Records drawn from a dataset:
________________________________________

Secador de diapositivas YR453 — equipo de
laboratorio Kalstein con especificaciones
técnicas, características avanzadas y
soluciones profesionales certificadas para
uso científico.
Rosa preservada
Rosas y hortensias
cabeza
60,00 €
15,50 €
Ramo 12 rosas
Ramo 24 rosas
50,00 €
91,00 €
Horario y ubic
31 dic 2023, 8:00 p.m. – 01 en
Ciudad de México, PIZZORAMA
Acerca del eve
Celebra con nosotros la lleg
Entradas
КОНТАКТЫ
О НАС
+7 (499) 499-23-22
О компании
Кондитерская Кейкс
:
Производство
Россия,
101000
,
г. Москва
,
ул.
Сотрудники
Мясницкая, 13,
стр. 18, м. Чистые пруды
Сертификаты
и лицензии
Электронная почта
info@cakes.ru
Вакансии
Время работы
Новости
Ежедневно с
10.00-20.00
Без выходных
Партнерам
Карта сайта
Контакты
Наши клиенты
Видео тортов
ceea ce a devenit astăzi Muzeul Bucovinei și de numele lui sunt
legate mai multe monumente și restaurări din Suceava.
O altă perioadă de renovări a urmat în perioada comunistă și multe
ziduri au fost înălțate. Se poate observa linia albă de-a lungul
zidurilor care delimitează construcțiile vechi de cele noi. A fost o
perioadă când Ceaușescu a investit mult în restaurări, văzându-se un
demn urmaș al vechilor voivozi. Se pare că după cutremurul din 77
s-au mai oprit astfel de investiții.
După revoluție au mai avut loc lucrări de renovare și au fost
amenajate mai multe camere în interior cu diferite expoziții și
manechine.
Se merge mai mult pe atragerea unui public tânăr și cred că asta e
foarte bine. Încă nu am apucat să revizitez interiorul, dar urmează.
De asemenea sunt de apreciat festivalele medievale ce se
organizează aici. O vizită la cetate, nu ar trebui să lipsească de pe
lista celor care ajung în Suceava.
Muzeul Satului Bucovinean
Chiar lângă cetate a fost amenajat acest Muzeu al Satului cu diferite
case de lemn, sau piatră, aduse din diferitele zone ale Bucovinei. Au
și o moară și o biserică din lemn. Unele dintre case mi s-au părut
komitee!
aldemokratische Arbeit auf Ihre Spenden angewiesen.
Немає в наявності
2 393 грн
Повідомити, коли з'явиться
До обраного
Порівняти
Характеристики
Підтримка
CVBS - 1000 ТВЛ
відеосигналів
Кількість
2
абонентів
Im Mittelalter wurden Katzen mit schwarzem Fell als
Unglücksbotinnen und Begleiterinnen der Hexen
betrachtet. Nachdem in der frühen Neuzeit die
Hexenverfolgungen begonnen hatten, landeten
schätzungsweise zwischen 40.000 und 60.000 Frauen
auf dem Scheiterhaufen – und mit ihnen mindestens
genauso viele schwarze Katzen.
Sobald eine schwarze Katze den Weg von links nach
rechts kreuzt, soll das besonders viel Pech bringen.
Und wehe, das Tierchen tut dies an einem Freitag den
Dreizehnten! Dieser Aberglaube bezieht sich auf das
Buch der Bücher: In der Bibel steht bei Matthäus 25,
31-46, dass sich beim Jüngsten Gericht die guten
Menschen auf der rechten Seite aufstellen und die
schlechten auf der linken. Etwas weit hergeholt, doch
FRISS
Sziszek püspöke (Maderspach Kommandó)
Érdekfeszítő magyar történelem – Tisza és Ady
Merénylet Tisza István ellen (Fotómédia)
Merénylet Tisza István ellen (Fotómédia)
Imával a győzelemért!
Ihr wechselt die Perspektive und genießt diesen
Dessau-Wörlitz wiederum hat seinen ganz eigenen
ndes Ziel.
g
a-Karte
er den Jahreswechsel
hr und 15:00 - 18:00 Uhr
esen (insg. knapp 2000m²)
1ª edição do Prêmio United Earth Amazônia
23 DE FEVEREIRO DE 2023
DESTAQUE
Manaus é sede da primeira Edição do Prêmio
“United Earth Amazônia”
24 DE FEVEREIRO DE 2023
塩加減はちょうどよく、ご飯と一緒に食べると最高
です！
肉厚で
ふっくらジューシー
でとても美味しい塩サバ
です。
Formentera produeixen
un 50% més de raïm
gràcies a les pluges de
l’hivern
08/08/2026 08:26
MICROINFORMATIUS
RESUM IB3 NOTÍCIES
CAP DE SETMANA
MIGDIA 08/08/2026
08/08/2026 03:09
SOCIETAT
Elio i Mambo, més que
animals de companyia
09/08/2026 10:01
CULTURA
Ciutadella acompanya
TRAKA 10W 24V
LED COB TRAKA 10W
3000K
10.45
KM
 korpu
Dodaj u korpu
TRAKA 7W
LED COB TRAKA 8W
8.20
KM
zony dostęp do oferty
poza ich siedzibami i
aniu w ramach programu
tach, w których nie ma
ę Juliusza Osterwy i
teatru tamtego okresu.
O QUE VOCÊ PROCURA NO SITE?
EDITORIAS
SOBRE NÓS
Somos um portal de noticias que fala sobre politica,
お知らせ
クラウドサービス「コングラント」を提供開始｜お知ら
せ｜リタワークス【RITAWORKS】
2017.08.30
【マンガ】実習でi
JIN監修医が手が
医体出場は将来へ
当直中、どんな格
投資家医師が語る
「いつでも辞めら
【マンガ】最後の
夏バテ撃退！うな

________________________________________

TASK INSTRUCTIONS >> Copy, without any change, the run of lines from the one with "Manaus é sede da primeira Edição do Prêmio" through the end of the entries above.

RESPONSE TO THE TASK >>
Manaus é sede da primeira Edição do Prêmio
“United Earth Amazônia”
24 DE FEVEREIRO DE 2023
塩加減はちょうどよく、ご飯と一緒に食べると最高
です！
肉厚で
ふっくらジューシー
でとても美味しい塩サバ
です。
Formentera produeixen
un 50% més de raïm
gràcies a les pluges de
l’hivern
08/08/2026 08:26
MICROINFORMATIUS
RESUM IB3 NOTÍCIES
CAP DE SETMANA
MIGDIA 08/08/2026
08/08/2026 03:09
SOCIETAT
Elio i Mambo, més que
animals de companyia
09/08/2026 10:01
CULTURA
Ciutadella acompanya
TRAKA 10W 24V
LED COB TRAKA 10W
3000K
10.45
KM
 korpu
Dodaj u korpu
TRAKA 7W
LED COB TRAKA 8W
8.20
KM
zony dostęp do oferty
poza ich siedzibami i
aniu w ramach programu
tach, w których nie ma
ę Juliusza Osterwy i
teatru tamtego okresu.
O QUE VOCÊ PROCURA NO SITE?
EDITORIAS
SOBRE NÓS
Somos um portal de noticias que fala sobre politica,
お知らせ
クラウドサービス「コングラント」を提供開始｜お知ら
せ｜リタワークス【RITAWORKS】
2017.08.30
【マンガ】実習でi
JIN監修医が手が
医体出場は将来へ
当直中、どんな格
投資家医師が語る
「いつでも辞めら
【マンガ】最後の
夏バテ撃退！うな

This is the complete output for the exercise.